Tech Stack Research - 52North/ecmwf-dataset-crawl GitHub Wiki

Translation APIs

Search APIs

This is important to get right, as the initial search defines the result set of the crawl. Search could become costly, expected search volume: 20 queries per crawl request and language

Crawling

  • Apache Nutch

    • :+1: featurecomplete webcrawling application
    • :-1: operates in batch mode, slow
    • :-1: old, community rather inactive
  • Storm Crawler

    • webcrawling SDK based on apache storm
    • :+1: stream-based, very efficient, results available as they come in
    • :-1: not as feature complete, more work required, but probably friendlier

Indexing

  • Elasticsearch
  • Solr

Both work well with both crawlers, we have more know how with Elastic.

Content Analysis

The exact approach - and thus the tooling - is TBD.

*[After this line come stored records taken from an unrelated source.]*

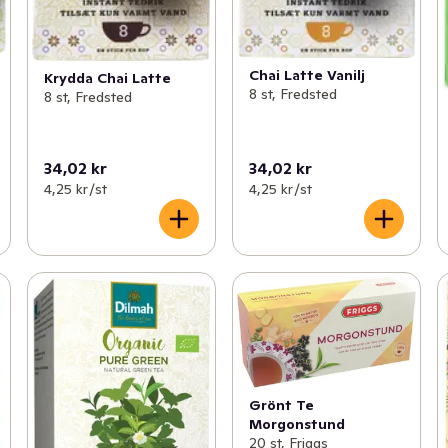
Chai Latte Vanilj
Krydda Chai Latte
8 st, Fredsted
8 st, Fredsted
34,02 kr
34,02 kr
4,25 kr /st
4,25 kr /st
Grönt Te
Morgonstund
20 st, Friggs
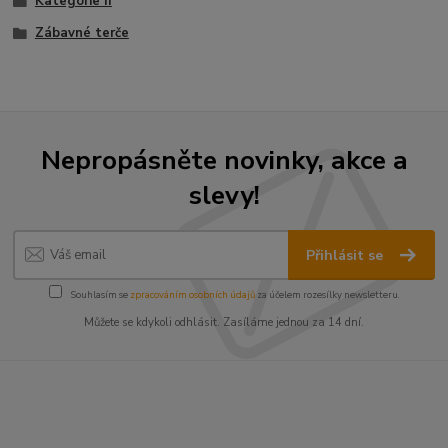
Kategorie II
Zábavné terče
Nepropásněte novinky, akce a
slevy!
Přihlásit se
Souhlasím se
zpracováním osobních údajů
za účelem rozesílky newsletteru.
Můžete se kdykoli odhlásit. Zasíláme jednou za 14 dní.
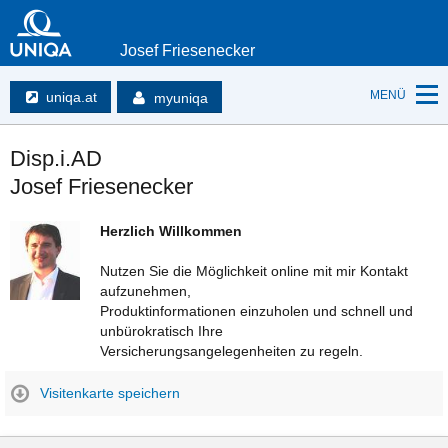
Josef Friesenecker
MENÜ
uniqa.at
myuniqa
Disp.i.AD
Josef Friesenecker
Herzlich Willkommen
Nutzen Sie die Möglichkeit online mit mir Kontakt
aufzunehmen,
Produktinformationen einzuholen und schnell und
unbürokratisch Ihre
Versicherungsangelegenheiten zu regeln.
Visitenkarte speichern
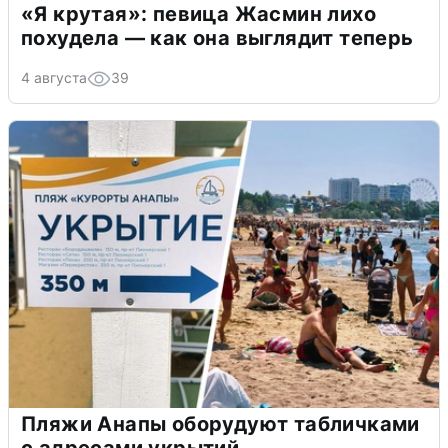
«Я крутая»: певица Жасмин лихо
похудела — как она выглядит теперь
4 августа
39
Пляжи Анапы оборудуют табличками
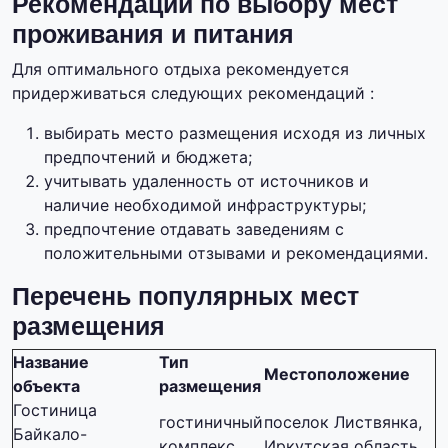
Рекомендации по выбору мест
проживания и питания
Для оптимального отдыха рекомендуется
придерживаться следующих рекомендаций :
выбирать место размещения исходя из личных
предпочтений и бюджета;
учитывать удаленность от источников и
наличие необходимой инфраструктуры;
предпочтение отдавать заведениям с
положительными отзывами и рекомендациями.
Перечень популярных мест
размещения
Название
Тип
Местоположение
объекта
размещения
Гостиница
гостиничный
поселок Листвянка,
Байкало-
комплекс
Иркутская область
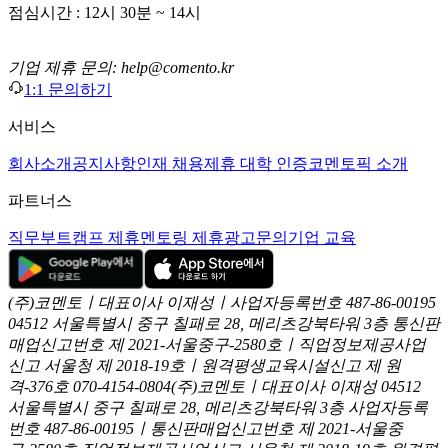
점심시간 : 12시 30분 ~ 14시
기업 제휴 문의: help@comento.kr
1:1 문의하기
서비스
회사소개
공지사항
인재 채용
제휴 대학 인증
코멘토픽 소개
파트너스
직무부트캠프 제휴
멘토링 제휴
광고문의
기업 교육
(주)코멘토ㅣ대표이사 이재성ㅣ사업자등록번호 487-86-00195
04512 서울특별시 중구 칠패로 28, 메리츠강북타워 3층
통신판
매업신고번호 제 2021-서울중구-2580호ㅣ직업정보제공사업
신고
서울청 제 2018-19호ㅣ원격평생교육시설신고 제 원
격-376호
070-4154-0804
(주)코멘토ㅣ대표이사 이재성
04512
서울특별시 중구 칠패로 28, 메리츠강북타워 3층
사업자등록
번호 487-86-00195ㅣ통신판매업신고번호 제 2021-서울중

  • Apache Tika: content identification, extraction tool + SDK
  • MALLET: java package for statistical NLP, document classification,clustering, topic modeling, information extraction
  • Apache openNLP: NLP toolkit

UI / Result Presentation

  • Vue.js 2?
  • Views:
    • "Launch Crawl"
    • "View Crawls (completed/in progress)"
    • "Search Results"

Deployment

  • all dockerized
  • orchestration with compose for now?